*HOW TO COMPLETE THIS TASK*
Retype every entry below without pictures.

Transcribed page contents
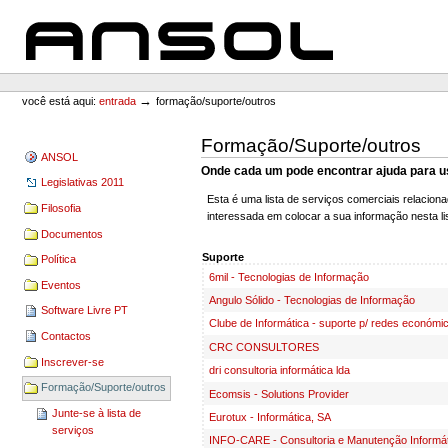
Ir
Ir
para
para
o
a
conteúdo.
navegação
ANSOL
Ferramentas
Pessoais
→
você está aqui:
entrada
formação/suporte/outros
Formação/Suporte/outros
ANSOL
Onde cada um pode encontrar ajuda para us
Legislativas 2011
Esta é uma lista de serviços comerciais relacion
Filosofia
interessada em colocar a sua informação nesta li
Documentos
Suporte
Política
6mil - Tecnologias de Informação
Eventos
Angulo Sólido - Tecnologias de Informação
Software Livre PT
Clube de Informática - suporte p/ redes económi
Contactos
CRC CONSULTORES
Inscrever-se
dri consultoria informática lda
Formação/Suporte/outros
Ecomsis - Solutions Provider
Junte-se à lista de
Eurotux - Informática, SA
serviços
INFO-CARE - Consultoria e Manutenção Informát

*TASK OUTPUT*
Ir
Ir
para
para
o
a
conteúdo.
navegação
ANSOL
Ferramentas
Pessoais
→
você está aqui:
entrada
formação/suporte/outros
Formação/Suporte/outros
ANSOL
Onde cada um pode encontrar ajuda para us
Legislativas 2011
Esta é uma lista de serviços comerciais relacion
Filosofia
interessada em colocar a sua informação nesta li
Documentos
Suporte
Política
6mil - Tecnologias de Informação
Eventos
Angulo Sólido - Tecnologias de Informação
Software Livre PT
Clube de Informática - suporte p/ redes económi
Contactos
CRC CONSULTORES
Inscrever-se
dri consultoria informática lda
Formação/Suporte/outros
Ecomsis - Solutions Provider
Junte-se à lista de
Eurotux - Informática, SA
serviços
INFO-CARE - Consultoria e Manutenção Informát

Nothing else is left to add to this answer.